The β coefficient is found to be positive and significant in the models tested in the study. At the same time, book-to-market value is considered an important factor. In this context, the results comply with the results of Azimli [27], which tested the five-factor model for Borsa Istanbul. Accordingly, in studies that tested asset pricing models for emerging markets, it is seen that, in general, new factors included in the model are more successful in explaining the change in stock returns [9, 1921]. Nevertheless, since countries have financial markets with different characteristics, it should not be overlooked that all of the newly included factors in the model may not always explain the change in returns to the same degree.

At this point, Fama and French [14] attract attention to a crucial point. Accordingly, the increasing demand for the inclusion of empirically sound factors lacking theoretical motivation to the model, as well as the accompanying parsimonious models, may hamper the entire model.

The results of this research study are crucial for academics, investors, portfolio managers, and policymakers. The research study is the first to test the Fama and French [14] six-factor model for Borsa Istanbul. Within the scope of Borsa Istanbul, portfolio managers should take into account the momentum factor to ensure a stronger portfolio performance, whereas policymakers should consider the momentum factor to make effective decisions regarding risk and return factors.

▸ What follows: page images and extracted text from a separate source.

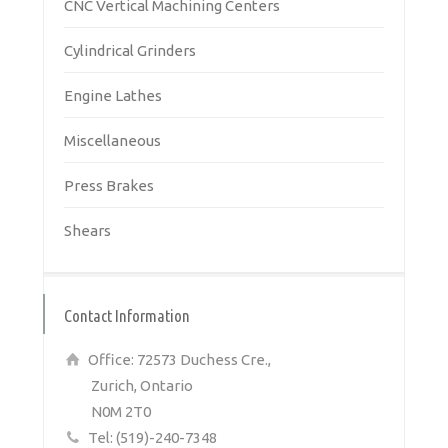
CNC Vertical Machining Centers
Cylindrical Grinders
Engine Lathes
Miscellaneous
Press Brakes
Shears
Contact Information
Office: 72573 Duchess Cre.,
Zurich, Ontario
N0M 2T0
Tel: (519)-240-7348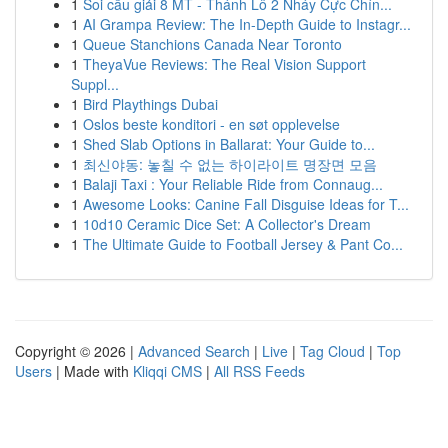
1
Soi cầu giải 8 MT - Thánh Lô 2 Nháy Cực Chín...
1
AI Grampa Review: The In-Depth Guide to Instagr...
1
Queue Stanchions Canada Near Toronto
1
TheyaVue Reviews: The Real Vision Support
Suppl...
1
Bird Playthings Dubai
1
Oslos beste konditori - en søt opplevelse
1
Shed Slab Options in Ballarat: Your Guide to...
1
최신야동: 놓칠 수 없는 하이라이트 명장면 모음
1
Balaji Taxi : Your Reliable Ride from Connaug...
1
Awesome Looks: Canine Fall Disguise Ideas for T...
1
10d10 Ceramic Dice Set: A Collector's Dream
1
The Ultimate Guide to Football Jersey & Pant Co...
Copyright © 2026 |
Advanced Search
|
Live
|
Tag Cloud
|
Top
Users
| Made with
Kliqqi CMS
|
All RSS Feeds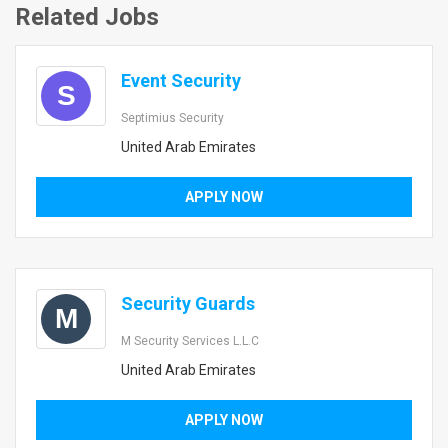
Related Jobs
Event Security
S
Septimius Security
United Arab Emirates
APPLY NOW
Security Guards
M
M Security Services L.L.C
United Arab Emirates
APPLY NOW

The number of empirical studies on the six-factor model is still limited. Future studies to be conducted on different country groups and their probable findings would help us to have a clearer view of multifactor asset pricing models.

Data Availability

The data used to support the findings of this study are obtained from the Borsa Istanbul Databank.

Disclosure

This research was presented as a paper at the 24th Finance Symposium held in Sakarya, Turkey, on October 20–23, 2021, and was later developed and expanded.

Conflicts of Interest

The authors declare that they have no conflicts of interest.